China may continue to grow in the near term, but this is growth under extractive institutions – mostly relying on politically connected businesses and technological transfer and catch-up. The next stage of economic growth – generating genuine innovation – will be much more difficult unless China's political institutions change to create an environment that rewards the challenging of established interests, technologies, firms, and authority.
We have a historical precedent for this type of growth and how it runs out of steam: the Soviet Union. After the Bolsheviks took over the highly inefficient agricultural economy from the Tsarist regime and started to use the power of the state to move people and resources into industry, the Soviet Union grew at then-unparalleled rates, achieving an average annual growth rate of over 6 percent between 1928 and 1960.

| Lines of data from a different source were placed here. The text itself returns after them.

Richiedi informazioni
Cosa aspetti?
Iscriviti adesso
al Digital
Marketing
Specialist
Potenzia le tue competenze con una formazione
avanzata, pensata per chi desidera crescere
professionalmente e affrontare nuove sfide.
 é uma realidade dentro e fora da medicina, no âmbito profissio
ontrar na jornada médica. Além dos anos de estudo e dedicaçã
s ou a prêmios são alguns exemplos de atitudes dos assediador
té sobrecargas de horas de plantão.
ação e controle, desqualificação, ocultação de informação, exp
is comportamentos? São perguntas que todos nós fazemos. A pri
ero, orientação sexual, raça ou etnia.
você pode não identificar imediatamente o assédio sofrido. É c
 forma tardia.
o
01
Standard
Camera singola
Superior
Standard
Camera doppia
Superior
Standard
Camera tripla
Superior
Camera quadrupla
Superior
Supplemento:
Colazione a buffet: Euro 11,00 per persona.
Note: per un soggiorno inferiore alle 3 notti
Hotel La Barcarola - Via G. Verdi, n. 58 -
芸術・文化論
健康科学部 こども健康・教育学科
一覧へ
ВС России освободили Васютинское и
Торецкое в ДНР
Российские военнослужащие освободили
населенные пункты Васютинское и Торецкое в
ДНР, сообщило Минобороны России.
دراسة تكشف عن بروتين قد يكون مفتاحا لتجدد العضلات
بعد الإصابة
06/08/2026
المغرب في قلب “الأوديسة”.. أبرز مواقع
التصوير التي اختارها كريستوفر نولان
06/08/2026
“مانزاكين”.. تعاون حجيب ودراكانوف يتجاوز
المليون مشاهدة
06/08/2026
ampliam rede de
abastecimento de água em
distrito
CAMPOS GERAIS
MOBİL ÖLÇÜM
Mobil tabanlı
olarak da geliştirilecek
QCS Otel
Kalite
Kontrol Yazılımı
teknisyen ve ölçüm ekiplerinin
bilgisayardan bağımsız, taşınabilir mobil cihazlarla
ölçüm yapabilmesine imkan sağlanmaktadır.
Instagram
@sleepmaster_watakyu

Though there was much enthusiasm about Soviet growth – as there is now about China’s growth machine – it couldn’t and didn’t last. By the 1970s, the Soviets had produced almost all the growth that could be derived from moving people from agriculture into industry, and despite various incentives and bonuses, and even harsh punishments for failure, they could not generate innovation. The Soviet economy stagnated and then totally collapsed.
China has more potential than the Soviet Union. Its growth has not come simply by government fiat, but also because it has reformed its economic institutions, providing incentives to farmers and some firms (though having government connections still helps enormously, and challenging powerful firms can land you in jail or worse). China also had more technological catching up to do than the Soviet Union.